Detection of Current Induced Spin Polarization in Topological Insulators via Four-Probe Spectroscopy

Charge currents carried by the nontrivial surface states (SS) of topological insulators (TIs) exhibit a net spin polarization due to spin-momentum locking. Electrical detection of this spin polarization usually relies on measurements with lithographically defined contacts. However, this method has several drawbacks. First, it is difficult to detect the ratio of current carried by SS versus the coexisting bulk states in TIs using fixed contacts.
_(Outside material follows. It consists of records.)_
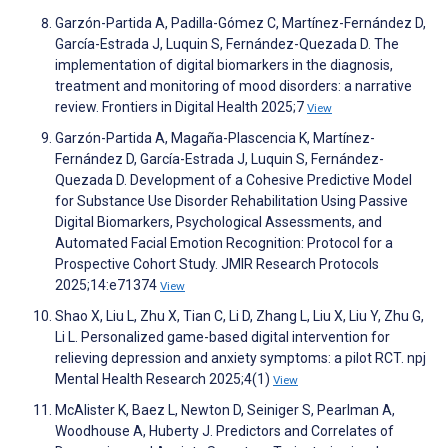
Garzón-Partida A, Padilla-Gómez C, Martínez-Fernández D,
García-Estrada J, Luquin S, Fernández-Quezada D. The
implementation of digital biomarkers in the diagnosis,
treatment and monitoring of mood disorders: a narrative
review. Frontiers in Digital Health 2025;7
View
Garzón-Partida A, Magaña-Plascencia K, Martínez-
Fernández D, García-Estrada J, Luquin S, Fernández-
Quezada D. Development of a Cohesive Predictive Model
for Substance Use Disorder Rehabilitation Using Passive
Digital Biomarkers, Psychological Assessments, and
Automated Facial Emotion Recognition: Protocol for a
Prospective Cohort Study. JMIR Research Protocols
2025;14:e71374
View
Shao X, Liu L, Zhu X, Tian C, Li D, Zhang L, Liu X, Liu Y, Zhu G,
Li L. Personalized game-based digital intervention for
relieving depression and anxiety symptoms: a pilot RCT. npj
Mental Health Research 2025;4(1)
View
McAlister K, Baez L, Newton D, Seiniger S, Pearlman A,
Woodhouse A, Huberty J. Predictors and Correlates of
Second, the ex-situ lithographic processes used during the preparation of contacts may significantly affect the topological SS. Here we report in-situ, spin sensitive four-probe spectroscopy measurements which address both drawbacks. In a multi-probe scanning tunneling microscopy system a ferromagnetic probe detects the net spin accumulation on the SS of TI single crystals, while a set of four-probe spectroscopy measurement is used for a quantitative separation of 2D and 3D conduction. Using this method we measured the density and the net spin polarization of the current carried by the SS of pristine, as cleaved Bi$_{\mathrm{2}}$Te$_{\mathrm{2}}$Se single crystals. This research was conducted at the Center for Nanophase Materials Sciences, which is a DOE Office of Science User Facility.